The Effect of Wharton's Jelly-Derived Conditioned Medium on the In Vitro Maturation of Immature Oocytes, Embryo Development, and Genes Expression Involved in Apoptosis.

Abstract

Oocyte cytoplasmic maturation is a crucial process during in vitro maturation (IVM), and finding an appropriate IVM medium that promotes oocyte competence is very critical in assisted reproductive technology (ART). The aim of this study was to investigate the effects of umbilical cord Wharton's jelly (WJ-MSCs)-derived conditioned media on the maturation of immature oocytes and their developmental potential in humans after IVM, as well as apoptotic gene expression. A total of 392 germinal vesicle (GV) oocytes were collected from 207 women aged 25-35 years and divided into two IVM groups: (1) control group, which was cultured in CleavTM medium, and (2) experimental group, which was cultured in supernatants of umbilical cord Wharton's jelly as a conditioned medium (CM). First, WJ-MSCs were isolated, and their purity was analyzed. The immunophenotypes of WJ-MSCs were analyzed by flow cytometry. The quantitative expression of BCL2, BAX, and BAG1 in matured oocytes and embryos was evaluated through quantitative real-time polymerase chain reaction (qRT-PCR).

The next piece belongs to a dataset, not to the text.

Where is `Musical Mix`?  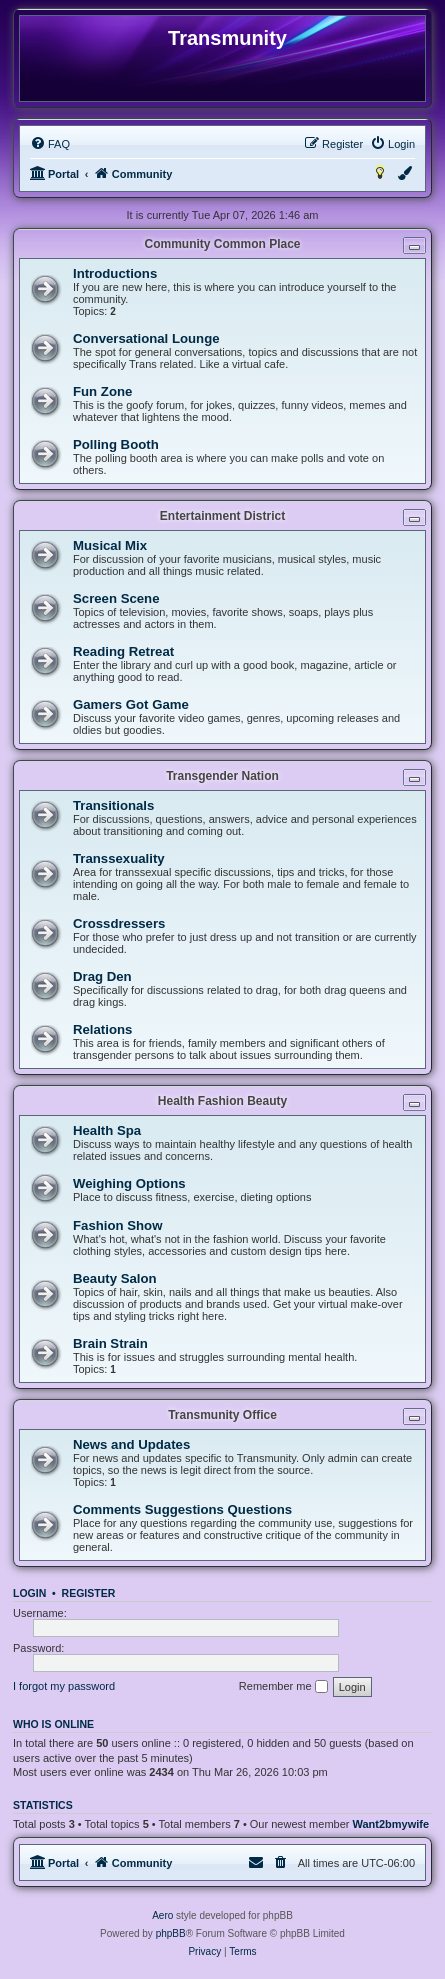 Musical Mix is located at coordinates (110, 545).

Our findings showed that WJ-MSCs have a high proliferating capacity. The purity of the isolated cells was further validated by immunophenotyping, which revealed that their surface antigen expression had phenotypical properties similar to WJ-MSCs. When compared to CD34 and CD45 surface markers, the enlarged cells were positive for CD90, CD105, and CD44. There were significant differences in cytoplasmic maturation of oocytes and embryo quality between the two groups. The mRNA expression levels of BCL-2, BAG1, and BAX in matured oocytes and embryos were also significantly different between the two groups. Therefore, WJ-MSCs medium indicated potential efficacy in terms of ameliorating oocyte maturation and in promoting the development and genes expression of BAX, BCL-2, and BAG1.